Remember this is a process, not necessarily a one shot deal.

1. Introduce the topic in a casual way. It’s best to be side-by-side not face-to-face (driving, or in the kitchen, or while shopping)

“Some parents have started talking about Beach Week. What are the kids at school (on your team) saying about it?”

“You know I went to that panel discussion on Beach Week. They had a lot to say about it . . . what have you heard about it?”

“Have you heard anything about Beach Week? There are a ton of stories out there. What things are the kids saying about this?”

 2. The first efforts may not bring anything but one-word answers. Be ready for your teens to bring it up later. You’ve planned this conversation, they haven’t.
3. Take the opportunity to listen to what your child is thinking. It helps to repeat/paraphrase what was said so that your teen feels heard.

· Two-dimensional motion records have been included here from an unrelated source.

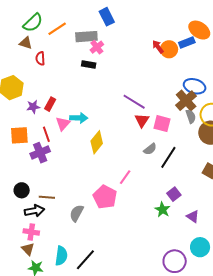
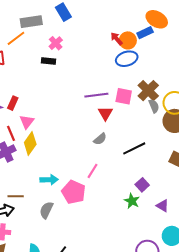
orange line: (57, 29) -> (16, 38), moved
gray rectangle: (86, 37) -> (31, 22), moved
blue ellipse: (195, 86) -> (127, 59), moved, turned -30
purple line: (134, 102) -> (96, 95), turned -35
cyan arrow: (79, 118) -> (49, 180), moved
pink square: (162, 124) -> (124, 96), moved
yellow diamond: (97, 142) -> (30, 143), moved
gray semicircle: (150, 149) -> (100, 139), moved
black line: (168, 157) -> (134, 148), turned 35

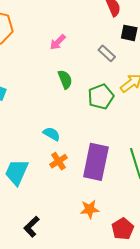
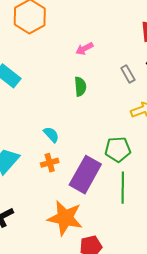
green pentagon: (101, 97) -> (118, 149), moved
orange star: (90, 209) -> (65, 218), size x1.8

Realize that teens don’t anticipate disasters and are naturally programmed to seek out novel experiences. Beach Week may seem like the first step to heading to college, or the final step of the high school experience.

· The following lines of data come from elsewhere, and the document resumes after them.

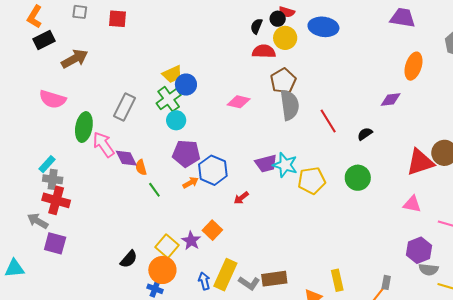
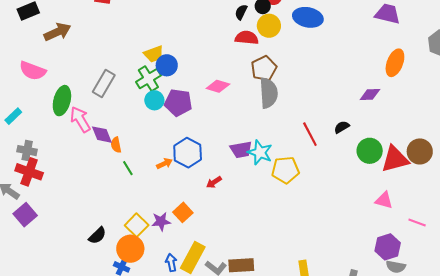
red line: (328, 121) -> (310, 134), moved
purple pentagon: (186, 154) -> (178, 103), moved
cyan rectangle: (47, 164) -> (13, 116), moved
green circle: (358, 178) -> (370, 151), moved
purple star: (191, 241) -> (161, 221), turned 30
purple square: (55, 243) -> (25, 215), turned 30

Listen for your teen’s concerns. If you miss them the first time, s/he will mention them again. Your graduate still depends on your wisdom.

Avoid the opportunity to lecture. Reinforce your trust for your teen, but share your concerns about the potential risks associated.

Some teens aren’t really interested in Beach Week. This makes it easy.

Repeat as needed.

4. Be clear from the beginning if you are not planning to agree to the trip. Stay consistent, and know that your concerns will likely be challenged. Responses can include
“I’m willing to talk about it, but I am not inclined to say yes to this idea.”

 “I hear what you are saying, but I’m not convinced that this trip is the wisest choice right now.”

“I know that this is disappointing, and there are plenty of other options we can consider. Beach Week just doesn’t make sense for us.”

 “I’m sorry that you are disappointed/mad/never speaking to me again. I can’t find enough reasons in favor of this kind of trip.”

 “Blame me, it is my fault. And it is my responsibility. I/We take that responsibility seriously.”